One quote to quote, “One evening, Mum asked her to promise she wouldn’t commit suicide until she was eighteen” (p 81).

Author fact: At last check, Minot lived in Maine.

Book trivia: Monkeys is Minot’s first fiction.

Playlist, Peter, Paul, and Mary, Bob Dylan’s “Tangled Up in Blue” and “Walking in a Winter Wonderland.”

Nancy said: Pearl said that Monkeys was one perspective on growing up in a large, dysfunctional New England Catholic family.

BookLust Twist: from More Book Lust in the chapter called “All in the Family: Writer Dynasties” (p 5).


The Sound and the Fury

Faulkner, William. Novels 1926 – 1929: The Sound and the Fury. The Library of America, 2006.

Reason read: December is Southern Fiction month. Luckily, this is the last Faulkner I have to read.

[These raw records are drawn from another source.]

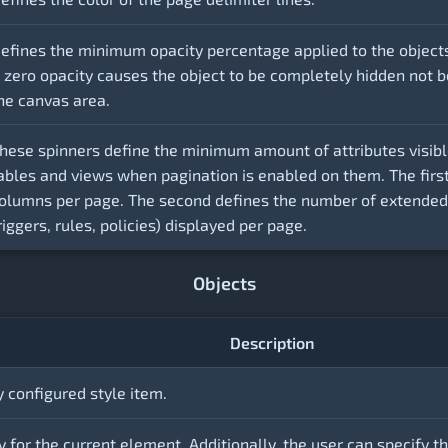
efines the minimum opacity percentage applied to the object
 zero opacity causes the object to be completely hidden not bei
he canvas area.
hese spinners define the minimum amount of attributes visibl
ables and views when pagination is enabled on them. The firs
olumns per page. The second defines the number of extended a
riggers, rules, policies) displayed per page.
Objects
Description
y configured style item.
 for the current element. Additionally, the user can specify th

I wish I could say I adored The Sound and the Fury. I feel like I have an obligation to at least like Faulkner’s writing style because it is so close to another author I actually love, James Joyce. Faulkner appears to be heavily influenced by the Irish author.
Even though Sound got easier and easier to read as I went along, I couldn’t like the characters. Getting into the minds of the three Compson brothers didn’t help. Benjamin, Quentin, and Jason’s narratives all blur together and become one complicated and tangled stream of consciousness. I learned early on that the trick to Faulkner is to remember chronology is of little importance, the duplicity of names can be confusing, and for The Sound and the Fury, you must be comfortable with themes of mental illness, incest, and suicide. Virginity is a commodity in southern fiction. The moral of the story is every tree has a few secret nuts.

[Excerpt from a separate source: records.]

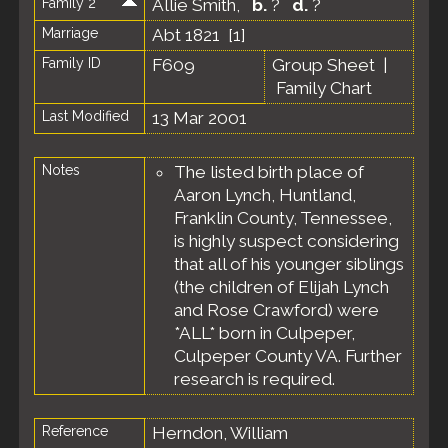
Family 2
Allie Smith
,
b.
?
d.
?
Marriage
Abt 1821 [
1
]
Family ID
F609
Group Sheet
|
Family Chart
Last Modified
13 Mar 2001
Notes
The listed birth place of
Aaron Lynch, Huntland,
Franklin County, Tennessee,
is highly suspect considering
that all of his younger siblings
(the children of Elijah Lynch
and Rose Crawford) were
*ALL* born in Culpeper,
Culpeper County VA. Further
research is required.
Reference
Herndon, William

Lines I found myself liking: “She approved of Gerald associating with me because I at least revealed a blundering sense of noblesse oblige by getting myself born below the Mason and Dixon, and a few others whose Geography met the requirements (minimum)” (p 947), and “Honeysuckle is the saddest odor of all, I think” (p 1007). Not a line, but I liked the random illustrated eye.
As an aside, I would like to see the Sound and the Fury movie. I think I might understand the plot a little better if I did.

Author fact: Faulkner skipped the second grade and his surname used to be spelled without the ‘u.’

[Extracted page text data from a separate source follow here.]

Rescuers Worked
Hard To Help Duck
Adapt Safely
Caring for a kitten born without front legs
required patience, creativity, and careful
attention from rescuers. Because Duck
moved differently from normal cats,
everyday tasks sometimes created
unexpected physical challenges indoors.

Book trivia: the appendix includes 46 years of Compson history, some helpful and some not so much.

Nancy said: Pearl called all of Faulkner’s novels “enduring.” Just how they endure, I don’t know.

BookLust Twist: from More Book Lust in the chapter called “Southern Fried Fiction” (p 205).


Spartina

Casey, John. Spartina. New York: Vintage Books, 1998.

Reason read: Read in respect for the December storms that batter the New England coastline.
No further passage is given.